1
votes

Context

I'm fairly new to the Google Cloud Platform and I'm trying out Google Dataflow. I read a CSV file and simulate streaming data. CSV row publishes into topic (PubSub) and Dataflow reads it and inserts the data into a BigQuery table.

Problem

When my file contains types STRING, FLOAT, INTEGER my process finished successfully and data is loaded to BigQuery. But if I add to my process one of those types: DATETIME, TIME, DATE it always fails. There are many code examples but I didn't find code example that show how to handle it.

Data Examples

2017-01-23 - load it into DATE type

14:10:12 - load it into TIME type

I hope you guys can help me with this ...

1
Please provide more details about your code and a complete printout of the failure. Merely knowing that the pipeline fails is insufficient to help you with debugging. - jkff
We use timestamp as date format in BQ. While adding data to BQ from dataflow we are putting date as String with specific timestamp format yyyy-MM-dd hh:MM:ss.SSS. This is working perfectly for us in all pipes we build.
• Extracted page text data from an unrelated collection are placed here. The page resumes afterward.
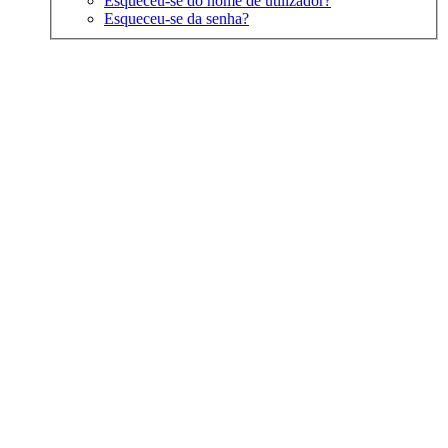
Esqueceu-se do nome de utilizador?
Esqueceu-se da senha?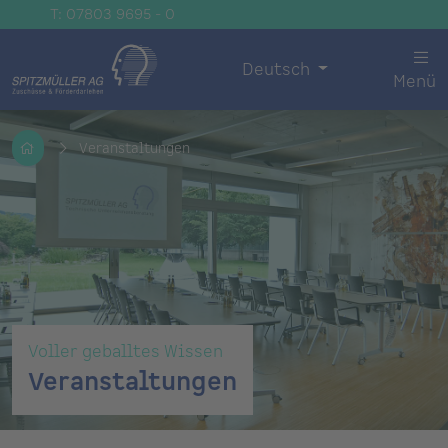
T: 07803 9695 - 0
Deutsch
Menü
Veranstaltungen
Voller geballtes Wissen
Veranstaltungen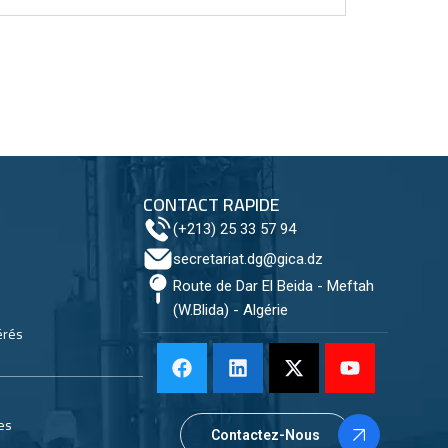
CONTACT RAPIDE
(+213) 25 33 57 94
secretariat.dg@gica.dz
Route de Dar El Beida - Meftah
(W.Blida) - Algérie
érés
es
Contactez-Nous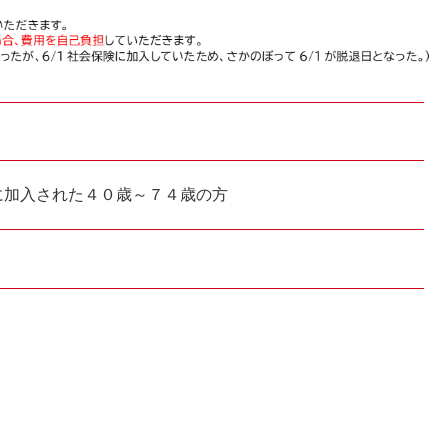
に加入された４０歳～７４歳の方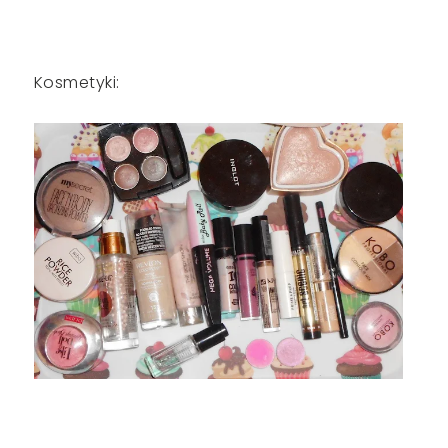
Kosmetyki: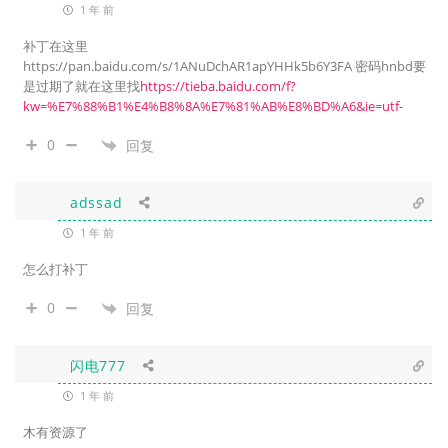
1 年 前
补丁在这里
https://pan.baidu.com/s/1ANuDchAR1apYHHk5b6Y3FA 密码hnbd要
是过期了就在这里找
https://tieba.baidu.com/f?
kw=%E7%88%B1%E4%B8%8A%E7%81%AB%E8%BD%A6&ie=utf-
0
回复
adssad
1 年 前
怎么打补丁
0
回复
闪电777
1 年 前
木有资源了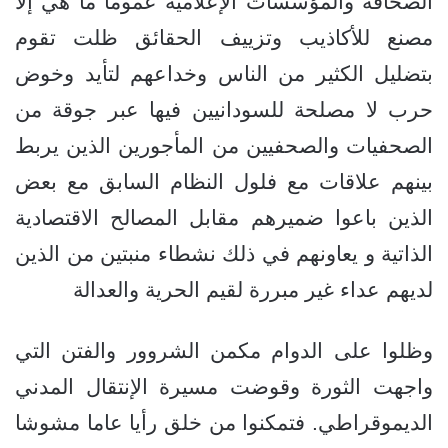
الصحافة والمؤسسات الإعلامية عموما ما هي إلا
مصنع للأكاذيب وتزييف الحقائق ظلت تقوم
بتضليل الكثير من الناس وخداعهم لتأيد وخوض
حرب لا مصلحة للسودانيين فيها عبر جوقة من
الصحفيات والصحفيين من المأجورين الذين يربط
بينهم علاقات مع فلول النظام السابق مع بعض
الذين باعوا ضميرهم مقابل المصالح الاقتصادية
الذاتية و يعاونهم في ذلك نشطاء منبتين من الذين
لديهم عداء غير مبررة لقيم الحرية والعدالة
وظلوا على الدوام مكمن الشروور والفتن التي
واجهت الثورة وقوضت مسيرة الإنتقال المدني
الديموقراطي. فتمكنوا من خلق رأيا عاما مشوشا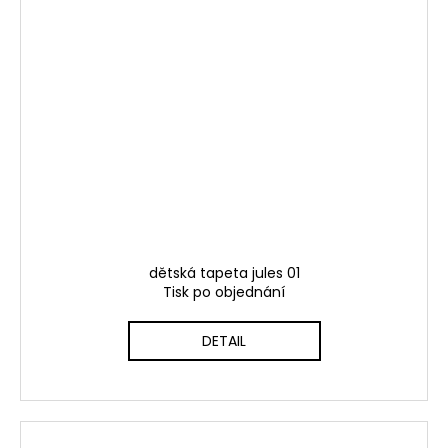
dětská tapeta jules 01
Tisk po objednání
DETAIL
Hope this will help - Jack
So, did you found which POJO to send to BigQuery for Date and DateTime formats ? - vdolez

1 Answers

1
votes

I tried few things:

//1
SimpleDateFormat sdf = new SimpleDateFormat("yyyy-MM-dd");
  String dateInString = info.getEventDate();
  Date date = sdf.parse(dateInString);

row.set("EventDate", date);


//2
row.set("EventDate", new DateTime("2017-01-23")); 


//3
public String getEventDate() {
return get(Field.EventDate);  }
...
...
...
row.set("EventDate", info.getEventDate());


//4
private static DateTimeFormatter dmt = DateTimeFormat.forPattern("yyyy-MM-dd");
....
....
....
DateTime ds = dmt.parseDateTime(info.getEventDate());